|Year : 1958 | Volume
| Issue : 1 | Page : 1-4
Central retinal vein thrombosis. Report of a case treated with tromexan
|Date of Web Publication||8-May-2008|
E J Somerset
Source of Support: None, Conflict of Interest: None
|How to cite this article:|
Somerset E J. Central retinal vein thrombosis. Report of a case treated with tromexan. Indian J Ophthalmol 1958;6:1-4
|How to cite this URL:|
Somerset E J. Central retinal vein thrombosis. Report of a case treated with tromexan. Indian J Ophthalmol [serial online] 1958 [cited 2021 Mar 9];6:1-4. Available from: https://www.ijo.in/text.asp?1958/6/1/1/40711
Central vein thrombosis is, of course, a relatively common condition, well-known to all ophthalmologists. First described by Julius V. Michael in 1878 much has been written on the subject since then but even so, many points in the aetiology and in the intimate mechanism are still unknown Duke-Elder (1940) suggests that the mechanism of occlusion is as follows; there is a pre-disposing slowing of the blood flow. Occasionally this may be associated with toxic or marasmic states, or associated with sclerotic disease which may occur as a general or as a mainly local condition. The retinal arteries and veins are intimately connected with each other at the arterio-venous crossings on the retina and at the level of the lamina cribrosa, where they may have a common intervening wall. Any sclerosing pathological process affecting the artery will therefore readily spread to the vein. Thrombosis, therefore, tends to occur at both these sites. Another small point is that the central vein sometimes leaves the nerve about 2 mm. behind the globe instead of the usual 7-15 mm. The blood stream will therefore negotiate two sharp right-angled bends in these cases instead of a relatively easy and gradual curve.

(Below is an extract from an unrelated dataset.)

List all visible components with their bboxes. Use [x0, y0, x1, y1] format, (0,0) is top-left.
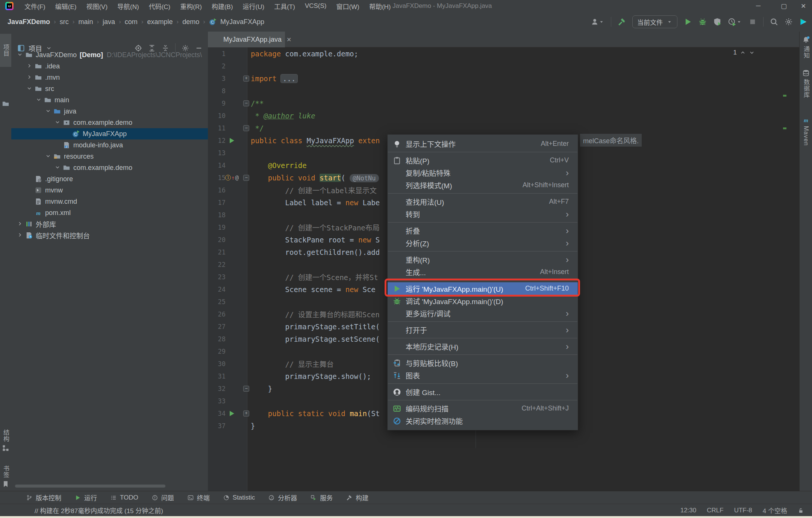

The second factor in the mechanism is the formation of a roughened area on the endothelium upon which deposits may collect. Upon this area cells and fibrin may be deposited from the relatively stagnant blood so that a nodule of organised thrombosis protrudes into the lumen of the vein. Alternately, some consider that it is more likely that in most cases there is an endophlebitis with proliferation of the endothelium, which similarly gradually fills the lumen. Lastly this may lead to total occlusion of the vein and thrombosis. It is interesting to note that Ennema & Zeeman (1953) examined 4 cases of central vein thrombosis in which subsequent enucleation for glaucoma became necessary. In 2 cases serial sections of the optic nerve revealed a clot within the lumen of the central vein but in 2 others the vein lumen was empty and obliterated or narrowed by sclerosis. In all cases the central retinal artery showed gross sclerosis.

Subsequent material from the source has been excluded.